3. I'm not hungry but I won't have the chance to eat anything else today.
4. I'm not hungry but I have the chance to try something new or interesting that I can't save until later.
5. I'm not hungry but I'm with friends or family and the food is special and forms part of our celebrations.
6. I'm not hungry but I'm treating myself.

That seems a bit permissive, I'm sure, but I'm not of the school that believes that Food Is Fuel And Nothing More. Yes, fundamentally, food is necessary to fuel our bodies, but since the earliest times of human history it has also been strongly linked to our human interactions and relationships and to our emotions. I don't want to see food just as fuel. If that's all food was to me, I could eat nothing but grilled chicken and steamed vegetables for the rest of my life. But I love food, I love reading about it, I love planning it, I love cooking it, I love sharing it, and I love eating it. And I don't want to exclude any food from my diet for the rest of my life. I want balance and moderations.

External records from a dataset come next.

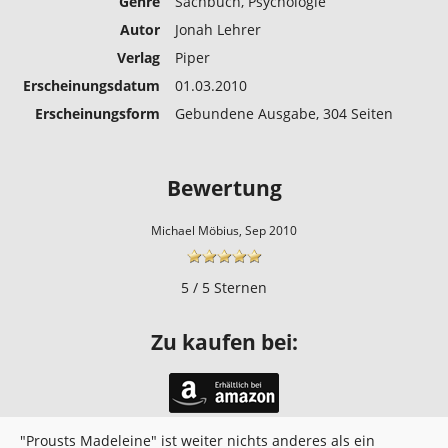
Genre
Sachbuch, Psychologie
Autor
Jonah Lehrer
Verlag
Piper
Erscheinungs­datum
01.03.2010
Erscheinungs­form
Gebundene Ausgabe, 304 Seiten
Bewertung
Michael Möbius, Sep 2010
5 / 5 Sternen
Zu kaufen bei:
"Prousts Madeleine" ist weiter nichts anderes als ein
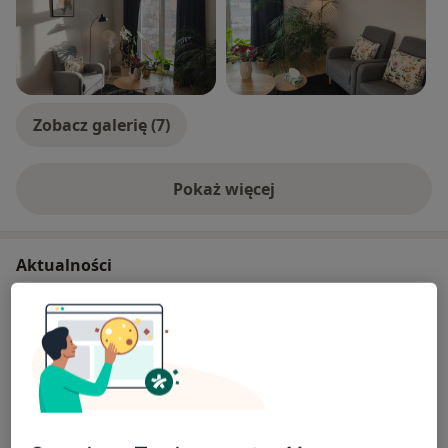
Zobacz galerię (7)
Pokaż więcej
o doświadczeniu
Aktualności
mgr Celina Górska-Galińska
Al. Grunwaldzka 79/81/m.1, 80-244 Gdańsk
W dniach 3-10.07.2026 będę przebywać na
urlopie. Na wszelkie wiadomości odpowiem po
powrocie.
Pozdrawiam serdecznie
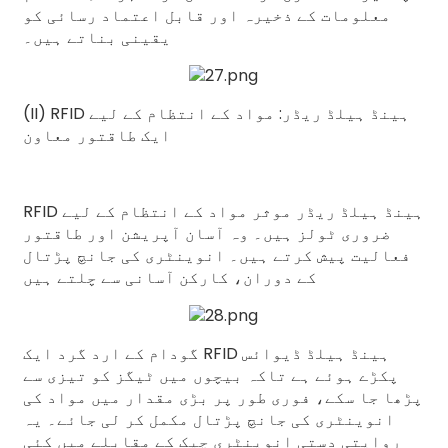
معلومات کے ذخیرہ اور قابل اعتماد رسائی کو
یقینی بناتے ہیں۔
(II) RFID ہینڈ ہیلڈ ریڈر: مواد کے انتظام کے لیے
ایک طاقتور معاون
RFID ہینڈ ہیلڈ ریڈر موثر مواد کے انتظام کے لیے
ضروری ٹولز ہیں۔ وہ آسان آپریشن اور طاقتور
فعالیت پیش کرتے ہیں۔ انوینٹری کی جانچ پڑتال
کے دوران، کارکن آسانی سے چلتے ہیں
گودام کے ارد گرد ایک RFID ہینڈ ہیلڈ ڈیوائس
پکڑے ہوئے ہے تاکہ بیچوں میں ٹیگز کو تیزی سے
پڑھا جا سکے، فوری طور پر بڑی مقدار میں مواد کی
انوینٹری کی جانچ پڑتال مکمل کر لی جائے۔ یہ
روایتی دستی انوینٹری چیک کے مقابلے میں کئی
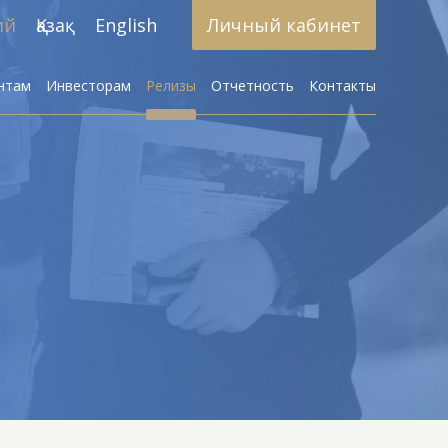
ий
Қазақ
English
Личный кабинет
нтам
Инвесторам
Релизы
Отчетность
Контакты
Брокерское обслуживание
азработка алгоритмических
стратегий
Доверительное управление
активами
Инвестиционные фонды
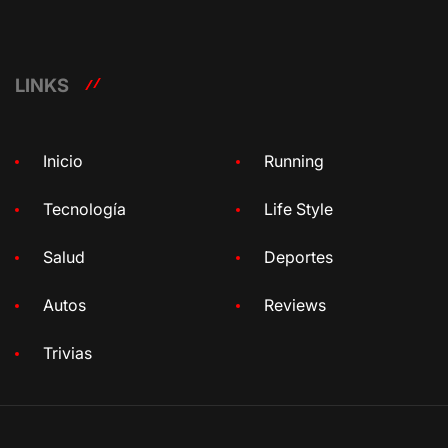
LINKS
Inicio
Running
Tecnología
Life Style
Salud
Deportes
Autos
Reviews
Trivias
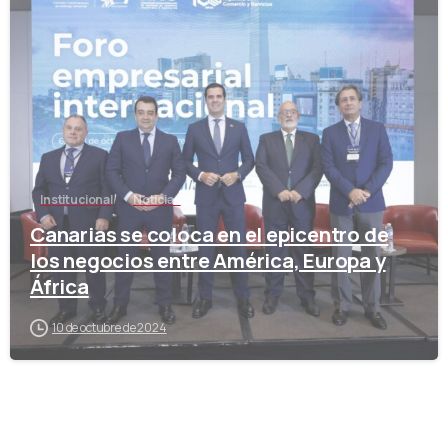
-
Institucional
Noticias
Canarias se coloca en el epicentro de
los negocios entre América, Europa y
África
10 de octubre de 2024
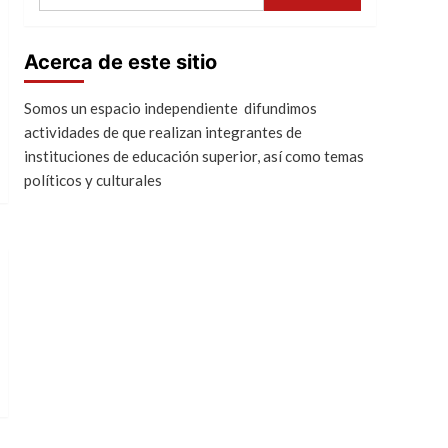
Acerca de este sitio
Somos un espacio independiente difundimos
actividades de que realizan integrantes de
instituciones de educación superior, así como temas
políticos y culturales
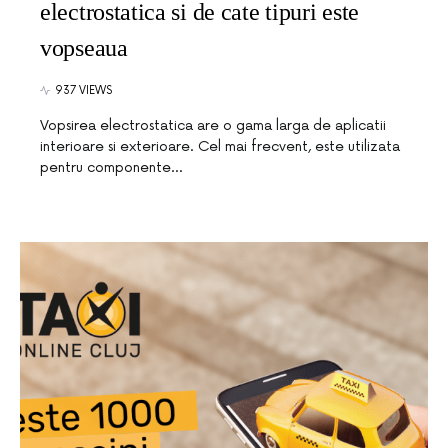
electrostatica si de cate tipuri este
vopseaua
937 VIEWS
Vopsirea electrostatica are o gama larga de aplicatii
interioare si exterioare. Cel mai frecvent, este utilizata
pentru componente…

But it's so much easier said than done.

What I want is to be able to bake a huge chocolate cake for a birthday, and feel no qualms whatsoever about the quantities of sugar and butter and chocolate and cream involved. And then I want to be able to have a small slice, enjoy it to the full, and then stop. What I don't want is to find myself paying more attention to the leftover cake than the people around me, I don't want to be sneaking tastes from the tin when no one is looking, I don't want to be obsessed by how and when and by whom the rest of the cake will be eaten, I don't want that sickening feeling of shame when they go to get the leftovers and there's significantly less than they thought was there, and I don't want that moment when I snap and think 'it doesn't matter', and start eating cake not because I really want it and not because I'm really enjoying it, but just because it's there and I can.

Sometimes I manage it, at least for a while. But more often than not, recently, I've failed.

And after every binge, when my stomach is aching and full, and I feel sick both physically and mentally, and I hate myself for my lack of self-control, every time I swear I'll remember this feeling, that I won't let it happen again. But it does.

It's going to be a constant struggle, I guess.

So often I look at other people and I'm consumed with envy at how simply they eat. They don't give their food a second thought, beyond enjoying it. They don't spend their lives obsessing over what and when and in front of whom they're going to eat, they don't worry that everyone around them is constantly judging them for their food choices, they don't binge or restrict, they don't freak out about situations with unfamiliar or calorific food, they don't punish themselves for eating too much, they don't have a head full of constant calorie calculations. And I envy them so much, and I wish they realised just how lucky they are.

And then I remember that they have their own issues, their own struggles, their own obsessions, too, just as everyone does.